Shared Platform Governance in-progress
GPUaaS is both the first AI Factory product and the proving ground for governed agentic engineering. The platform model and the delivery model are tied together: shared services own cross-product controls, and Fairway keeps the work that changes those controls auditable.
Operating Principle
Shared platform services own cross-product controls.
Fairway owns durable work coordination and evidence.
Provider sessions are replaceable execution attachments.
Platform Boundary
| Layer | Owns |
|---|---|
| GPUaaS product domains | Allocations, node lifecycle, terminal access, GPU SKUs, MAAS behavior |
| App Platform / SDK | App manifests, app catalog, runtime adapters, developer workflows |
| Token Factory | Model endpoint routing, model policy, inference analytics |
| Shared platform services | IAM, billing, audit, evidence, status, notification, registry, secrets/PKI, policy |
The immediate goal is ownership clarity and contract composition. Physical service extraction comes after routes, schemas, events, read models, and review gates can enforce the boundary.
Agentic Engineering Boundary
| Control | Authority |
|---|---|
| Fairway task | Scope, owner, status, dependencies, risk, review domains |
| Provider session | Execution attachment for Codex, Claude, Gemini, tmux, shell, or browser work |
| Evidence artifact | Command/result, source SHA, environment, logs, screenshots, UAT or scan output |
| Review record | Independent domain approval or concrete requested changes |
| Deploy-run | CI, deploy, smoke, UAT, rollback, and follow-up evidence |
Provider chat is useful context, but it is not approval. Fairway evidence and reviews are the durable record.
Security Boundaries
| Surface | Required control |
|---|---|
| MFA | Keycloak owns human MFA enforcement; GPUaaS consumes provider posture and claims without collecting factor secrets |
| Secrets / PKI | Custody stays in Vault, step-ca, cert-manager, and service identity tooling; GPUaaS records purpose, policy, delivery, and audit |
| CI runners | Scaleout requires non-secret inventory, host headroom, and ops approval |
| Cloudflare / edge | DNS, tunnel, Access, TLS, and route changes need explicit ops/security evidence and rollback |
| RTE environments | Boundary, segmentation, storage, observability, IAM, and separation exports are required before service exposure closure |
| UAT / deploy | Meaningful deploy and UAT attempts need Fairway deploy-runs with deterministic artifacts |
| Agent automation | Agents may execute and summarize; Fairway reviews and evidence decide closure |
Closeout Behavior
When a lane is waiting on reviewers, credentials, exports, or an approval window, the team should keep moving on safe fallback work:
- Close deploy/CI monitor tasks with terminal evidence.
- Run approved non-production UAT and smoke harnesses.
- Convert findings into scoped follow-up tasks.
- Update runbooks, architecture docs, operations docs, evidence packets, and this portal.

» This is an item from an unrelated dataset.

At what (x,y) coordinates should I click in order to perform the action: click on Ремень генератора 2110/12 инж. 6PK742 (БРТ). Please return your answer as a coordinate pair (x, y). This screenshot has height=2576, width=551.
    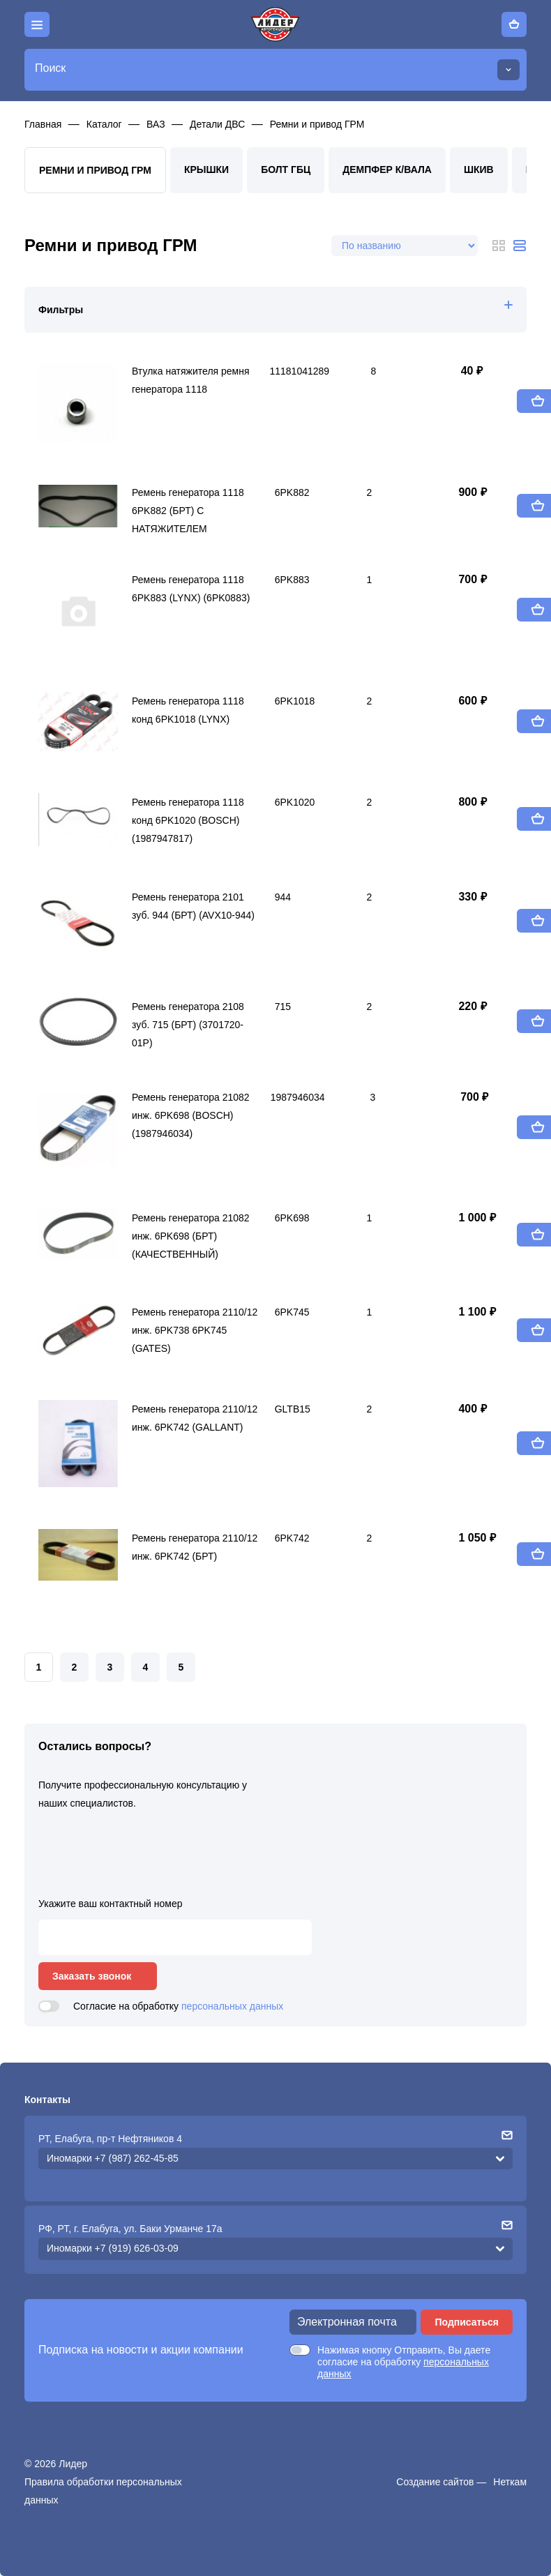     Looking at the image, I should click on (194, 1547).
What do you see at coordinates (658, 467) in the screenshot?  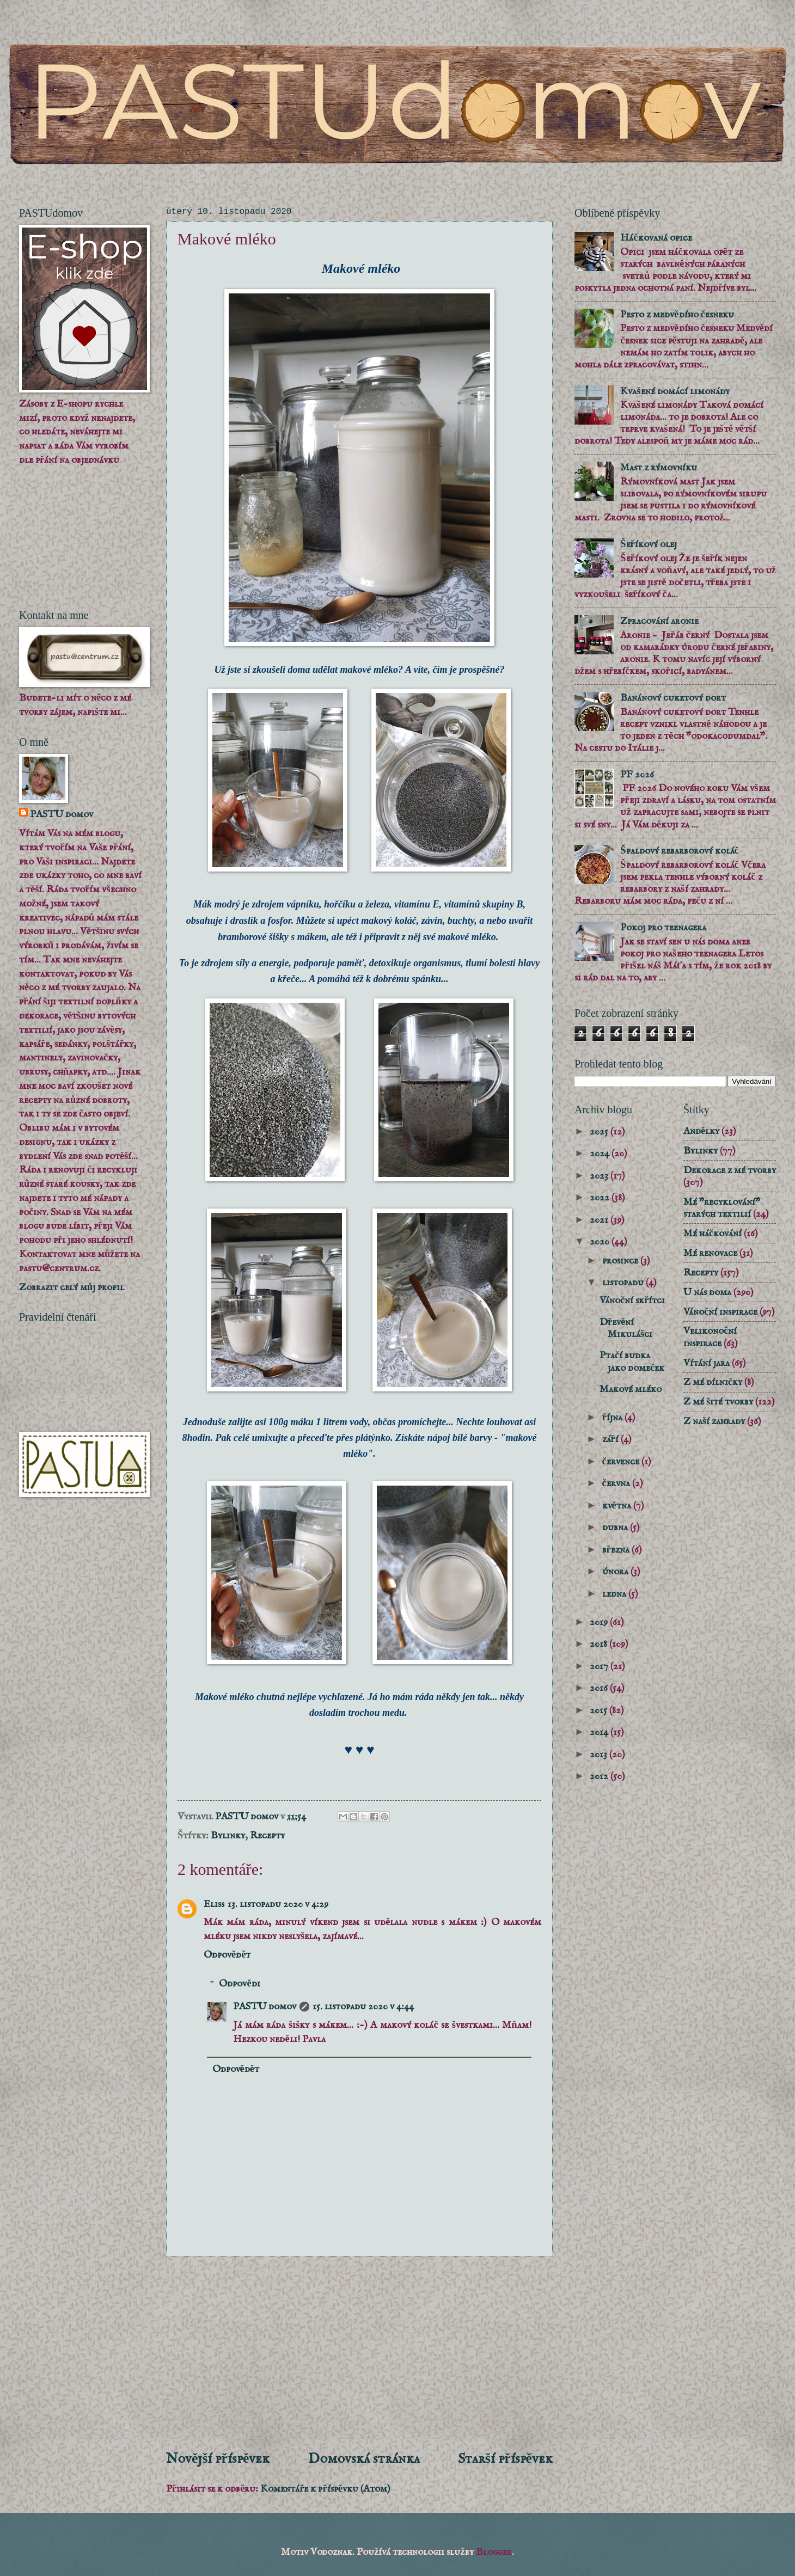 I see `Mast z rýmovníku` at bounding box center [658, 467].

- Reconcile Fairway and route reviews before switching lanes.
Fallback work does not loosen production controls. Keycloak, runner, Cloudflare, firewall, route, RTE, secret, destructive cleanup, and production deploy changes still need explicit approval and rollback criteria.
Current Closeout Dependencies
- MFA live drill evidence is required before sensitive-operation MFA gates.
- RTE export evidence is required before service exposure baseline closure.
- Runner inventory and host-headroom evidence are required before controlled scaleout.
- Kind deploy and deterministic smoke evidence exist, but full kind UAT and dev
deploy remain gated by
OPS-FIX-KIND-COMPUTE-CAPACITY-PREREQ-001untilcompute-vm-smallinlocal-maas-lxdhas schedulable capacity or an approved alternate profile/waiver is recorded. - Portal source checks and build evidence are required before the documentation portal is called current.
Current Safe Work While Capacity Is Blocked
The closeout program can still progress without weakening release controls:
- Keep UAT coverage matrices current with evidence paths and Fairway blockers.
- Run non-mutating kind smoke for auth/session, account/security, catalog/read models, billing and finance reads, admin/ops read models, and terminal connect against the existing active allocation.
- Update runbooks, source-of-truth maps, portal pages, and cleanup/archive recommendations.
- Route the ops decision for capacity restore, alternate profile, or scoped waiver before mutating UAT or dev deploy.